══ Given information ══

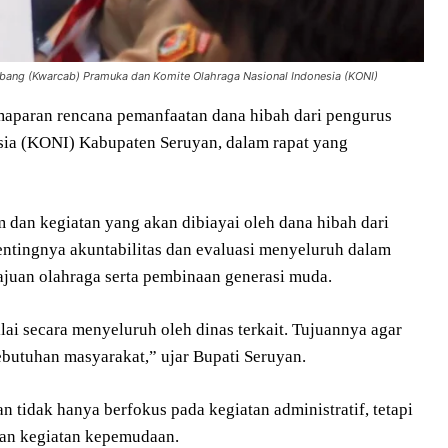
abang (Kwarcab) Pramuka dan Komite Olahraga Nasional Indonesia (KONI)
aparan rencana pemanfaatan dana hibah dari pengurus
ia (KONI) Kabupaten Seruyan, dalam rapat yang
dan kegiatan yang akan dibiayai oleh dana hibah dari
ntingnya akuntabilitas dan evaluasi menyeluruh dalam
ajuan olahraga serta pembinaan generasi muda.
lai secara menyeluruh oleh dinas terkait. Tujuannya agar
butuhan masyarakat,” ujar Bupati Seruyan.
n tidak hanya berfokus pada kegiatan administratif, tetapi
gan kegiatan kepemudaan.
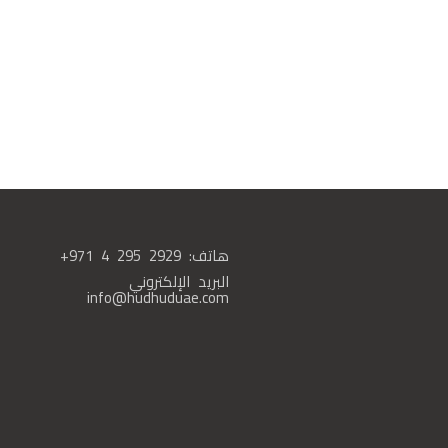
هاتف:
+971 4 295 2929
البريد الإلكتروني
info@hudhuduae.com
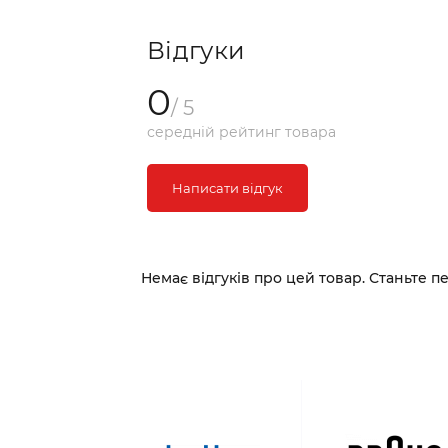
Відгуки
0
/ 5
середній рейтинг товара
Написати відгук
Немає відгуків про цей товар. Станьте п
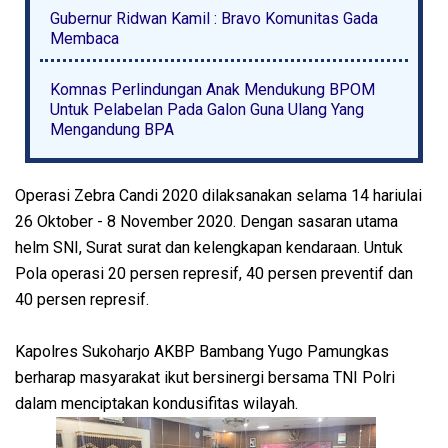
Gubernur Ridwan Kamil : Bravo Komunitas Gada
Membaca
Komnas Perlindungan Anak Mendukung BPOM
Untuk Pelabelan Pada Galon Guna Ulang Yang
Mengandung BPA
Operasi Zebra Candi 2020 dilaksanakan selama 14 hariulai
26 Oktober - 8 November 2020. Dengan sasaran utama
helm SNI, Surat surat dan kelengkapan kendaraan. Untuk
Pola operasi 20 persen represif, 40 persen preventif dan
40 persen represif.
Kapolres Sukoharjo AKBP Bambang Yugo Pamungkas
berharap masyarakat ikut bersinergi bersama TNI Polri
dalam menciptakan kondusifitas wilayah.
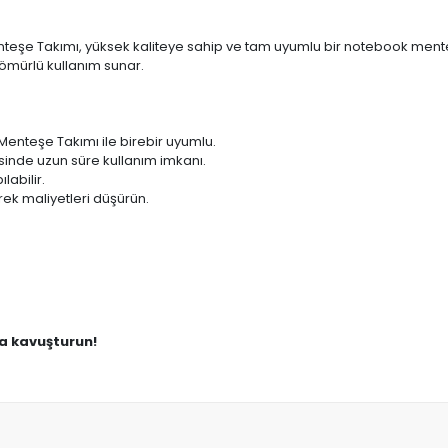
e Takımı, yüksek kaliteye sahip ve tam uyumlu bir notebook menteşe 
ömürlü kullanım sunar.
nteşe Takımı ile birebir uyumlu.
sinde uzun süre kullanım imkanı.
labilir.
ek maliyetleri düşürün.
na kavuşturun!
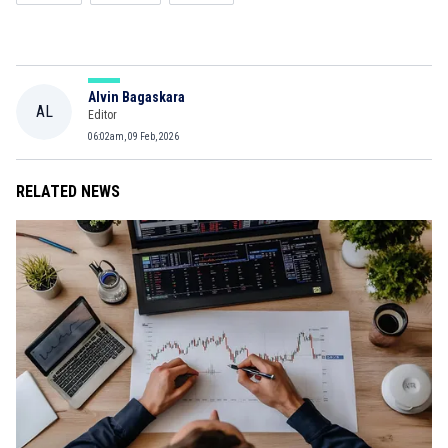
Alvin Bagaskara
AL
Editor
06:02am, 09 Feb, 2026
RELATED NEWS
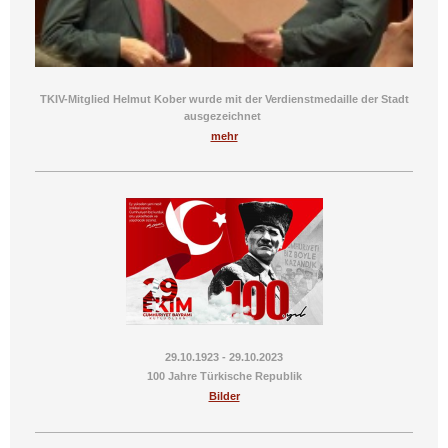
TKIV-Mitglied Helmut Kober wurde mit der Verdienstmedaille der Stadt
ausgezeichnet
mehr
29.10.1923 - 29.10.2023
100 Jahre Türkische Republik
Bilder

═══

Copy exactly the lines from the line containing "Немає відгуків про цей товар. Станьте п" through the last line of the records above, both included, and leave out any pictures.

* Answer space:
Немає відгуків про цей товар. Станьте п
Gubernur Ridwan Kamil : Bravo Komunitas Gada
Membaca
Komnas Perlindungan Anak Mendukung BPOM
Untuk Pelabelan Pada Galon Guna Ulang Yang
Mengandung BPA
Operasi Zebra Candi 2020 dilaksanakan selama 14 hariulai
26 Oktober - 8 November 2020. Dengan sasaran utama
helm SNI, Surat surat dan kelengkapan kendaraan. Untuk
Pola operasi 20 persen represif, 40 persen preventif dan
40 persen represif.
Kapolres Sukoharjo AKBP Bambang Yugo Pamungkas
berharap masyarakat ikut bersinergi bersama TNI Polri
dalam menciptakan kondusifitas wilayah.
e Takımı, yüksek kaliteye sahip ve tam uyumlu bir notebook menteşe 
ömürlü kullanım sunar.
nteşe Takımı ile birebir uyumlu.
sinde uzun süre kullanım imkanı.
labilir.
ek maliyetleri düşürün.
na kavuşturun!
Alvin Bagaskara
AL
Editor
06:02am, 09 Feb, 2026
RELATED NEWS
TKIV-Mitglied Helmut Kober wurde mit der Verdienstmedaille der Stadt
ausgezeichnet
mehr
29.10.1923 - 29.10.2023
100 Jahre Türkische Republik
Bilder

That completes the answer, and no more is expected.